Get Started Free
‹ Back to courses
Untitled design (21)

Tim Berglund

VP Developer Relations

What Is Apache Kafka?

Apache Kafka is an event streaming platform used to collect, process, store, and integrate data at scale. It has numerous use cases including distributed logging, stream processing, data integration, and pub/sub messaging.

In order to make complete sense of what Kafka does, we'll delve into what an "event streaming platform" is and how it works. So before delving into Kafka architecture or its core components, let's discuss what an event is. This will help explain how Kafka stores events, how to get events in and out of the system, and how to analyze event streams.

What Are Events?

An event is any type of action, incident, or change that's identified or recorded by software or applications. For example, a payment, a website click, or a temperature reading, along with a description of what happened.

In other words, an event is a combination of notification—the element of when-ness that can be used to trigger some other activity—and state. That state is usually fairly small, say less than a megabyte or so, and is normally represented in some structured format, say in JSON or an object serialized with Apache Avro™ or Protocol Buffers.

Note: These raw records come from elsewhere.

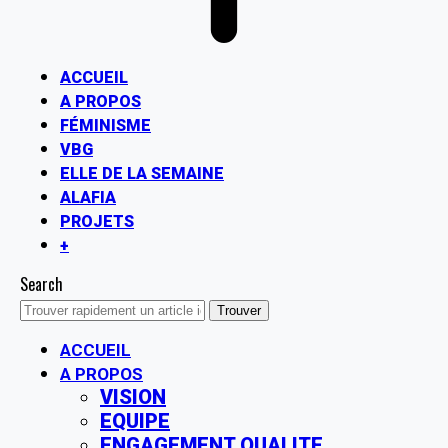
ACCUEIL
A PROPOS
FÉMINISME
VBG
ELLE DE LA SEMAINE
ALAFIA
PROJETS
+
Search
ACCUEIL
A PROPOS
VISION
EQUIPE
ENGAGEMENT QUALITE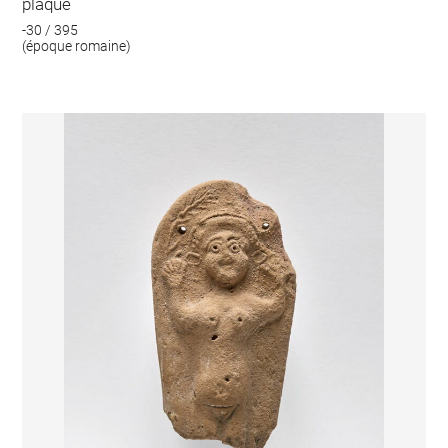
plaque
-30 / 395
(époque romaine)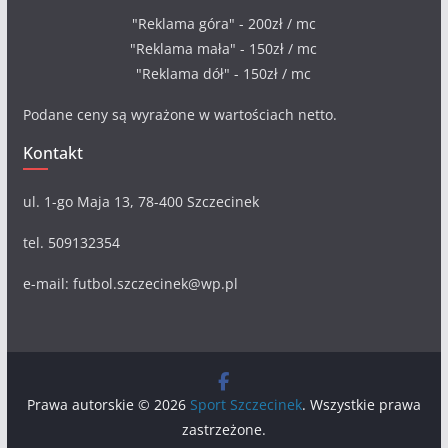
"Reklama góra" - 200zł / mc
"Reklama mała" - 150zł / mc
"Reklama dół" - 150zł / mc
Podane ceny są wyrażone w wartościach netto.
Kontakt
ul. 1-go Maja 13, 78-400 Szczecinek
tel. 509132354
e-mail: futbol.szczecinek@wp.pl
Prawa autorskie © 2026
Sport Szczecinek
. Wszystkie prawa
zastrzeżone.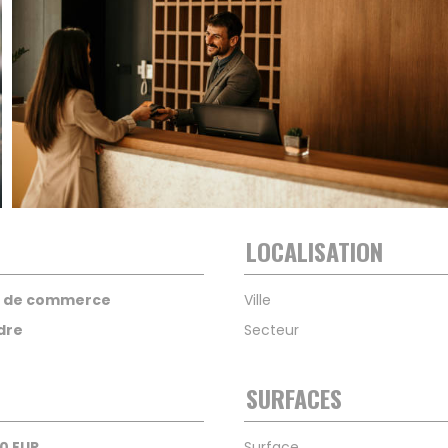
LOCALISATION
s de commerce
Ville
dre
Secteur
SURFACES
0 EUR
Surface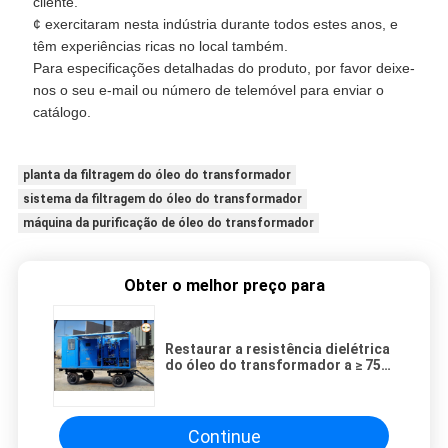
cliente.
¢ exercitaram nesta indústria durante todos estes anos, e
têm experiências ricas no local também.
Para especificações detalhadas do produto, por favor deixe-
nos o seu e-mail ou número de telemóvel para enviar o
catálogo.
planta da filtragem do óleo do transformador
sistema da filtragem do óleo do transformador
máquina da purificação de óleo do transformador
Obter o melhor preço para
Restaurar a resistência dielétrica
do óleo do transformador a ≥ 75
kV no local para transformadores
de 110 kV
Continue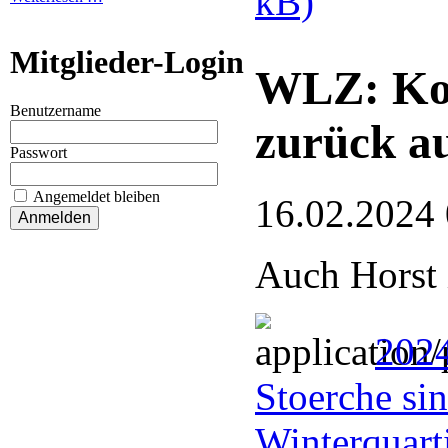
kB)
Mitglieder-Login
WLZ: Kor
Benutzername
zurück a
Passwort
Angemeldet bleiben
16.02.2024
Auch Horst 
202
Stoerche si
Winterquart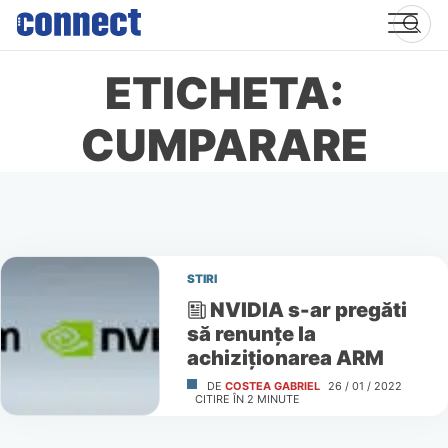
Skip
to
content
ETICHETA:
CUMPARARE
STIRI
NVIDIA s-ar pregăti
să renunţe la
achiziţionarea ARM
DE
COSTEA GABRIEL
26 / 01 / 2022
CITIRE ÎN
2
MINUTE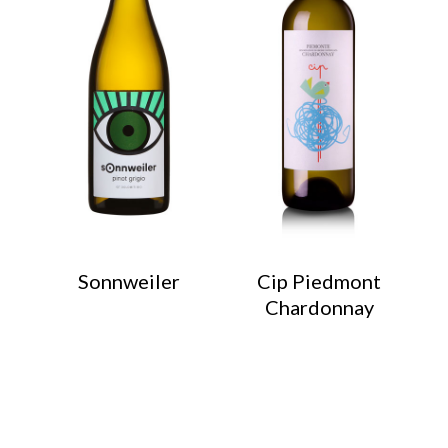
Sonnweiler
Cip Piedmont
Chardonnay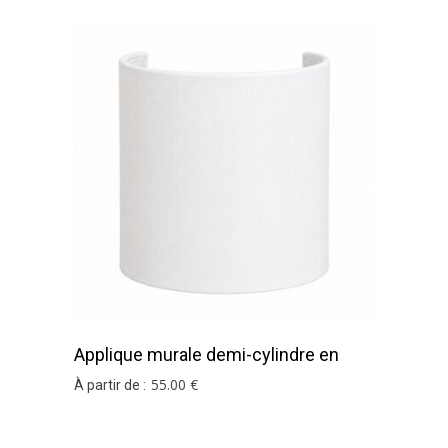
Applique murale demi-cylindre en
coton blanc
55
.00
€
À partir de :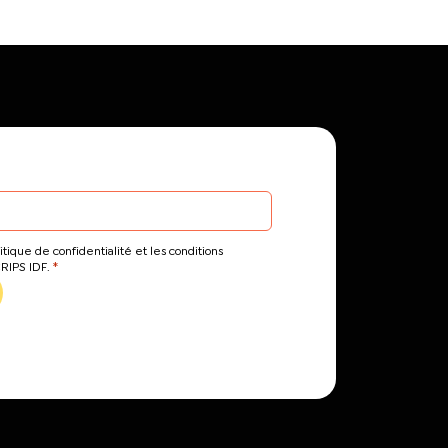
itique de confidentialité et les conditions
*
CRIPS IDF.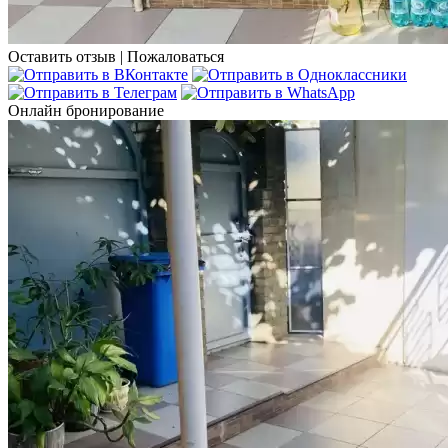
Оставить отзыв
|
Пожаловаться
Онлайн бронирование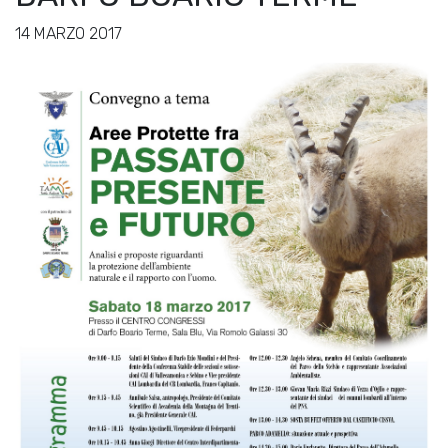
14 MARZO 2017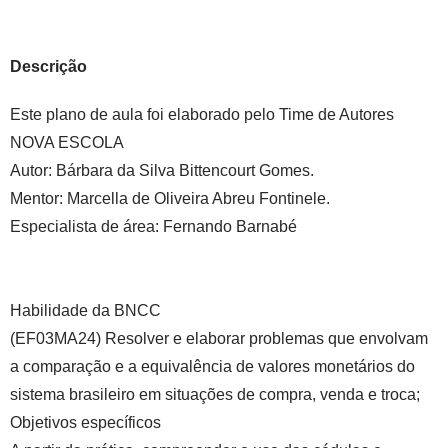
Descrição
Este plano de aula foi elaborado pelo Time de Autores
NOVA ESCOLA
Autor:
Bárbara da Silva Bittencourt Gomes.
Mentor:
Marcella de Oliveira Abreu Fontinele.
Especialista de área:
Fernando Barnabé
Habilidade da BNCC
(EF03MA24) Resolver e elaborar problemas que envolvam
a comparação e a equivalência de valores monetários do
sistema brasileiro em situações de compra, venda e troca;
Objetivos específicos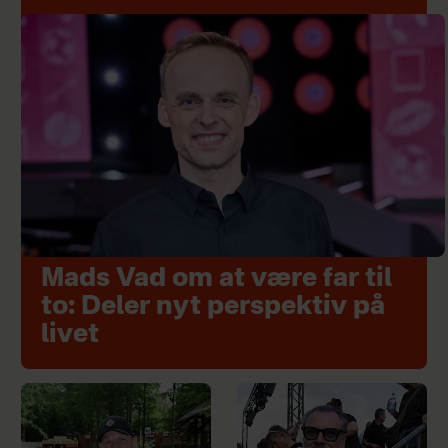
Mads Vad om at være far til
to: Deler nyt perspektiv på
livet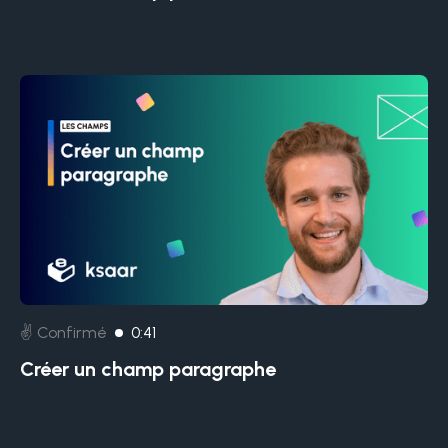
✌️ Confirmé
0:41
Créer un champ paragraphe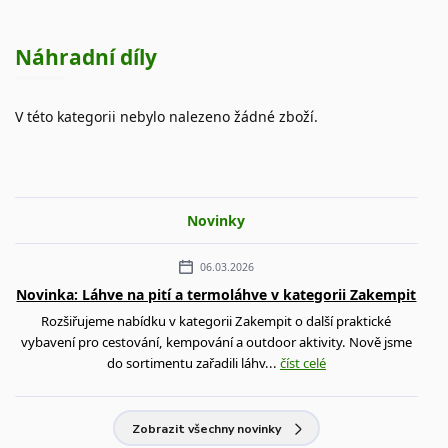
Náhradní díly
V této kategorii nebylo nalezeno žádné zboží.
Novinky
06.03.2026
Novinka: Láhve na pití a termoláhve v kategorii Zakempit
Rozšiřujeme nabídku v kategorii Zakempit o další praktické
vybavení pro cestování, kempování a outdoor aktivity. Nově jsme
do sortimentu zařadili láhv...
číst celé
Zobrazit všechny novinky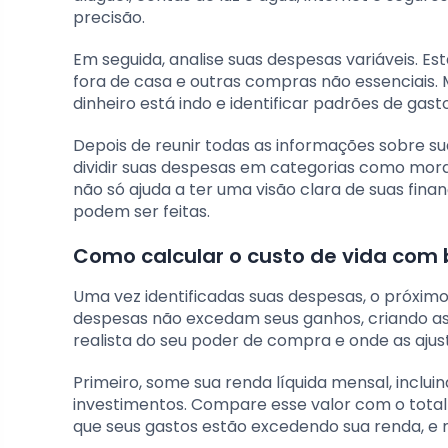
precisão.
Em seguida, analise suas despesas variáveis. Es
fora de casa e outras compras não essenciais. 
dinheiro está indo e identificar padrões de gasto
Depois de reunir todas as informações sobre sua
dividir suas despesas em categorias como morad
não só ajuda a ter uma visão clara de suas fi
podem ser feitas.
Como calcular o custo de vida com
Uma vez identificadas suas despesas, o próximo
despesas não excedam seus ganhos, criando ass
realista do seu poder de compra e onde as ajus
Primeiro, some sua renda líquida mensal, inclui
investimentos. Compare esse valor com o total d
que seus gastos estão excedendo sua renda, e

Kafka and Events – Key/Value Pairs

Kafka is based on the abstraction of a distributed commit log. By splitting a log into partitions, Kafka is able to scale-out systems. As such, Kafka models events as key/value pairs. Internally, keys and values are just sequences of bytes, but externally in your programming language of choice, they are often structured objects represented in your language’s type system. Kafka famously calls the translation between language types and internal bytes serialization and deserialization. The serialized format is usually JSON, JSON Schema, Avro, or Protobuf.

Values are typically the serialized representation of an application domain object or some form of raw message input, like the output of a sensor.

Keys can also be complex domain objects but are often primitive types like strings or integers. The key part of a Kafka event is not necessarily a unique identifier for the event, like the primary key of a row in a relational database would be. It is more likely the identifier of some entity in the system, like a user, order, or a particular connected device.

This may not sound so significant now, but we’ll see later on that keys are crucial for how Kafka deals with things like parallelization and data locality.

Use the promo codes KAFKA101 & CONFLUENTDEV1 to get $25 of free Confluent Cloud storage and skip credit card entry.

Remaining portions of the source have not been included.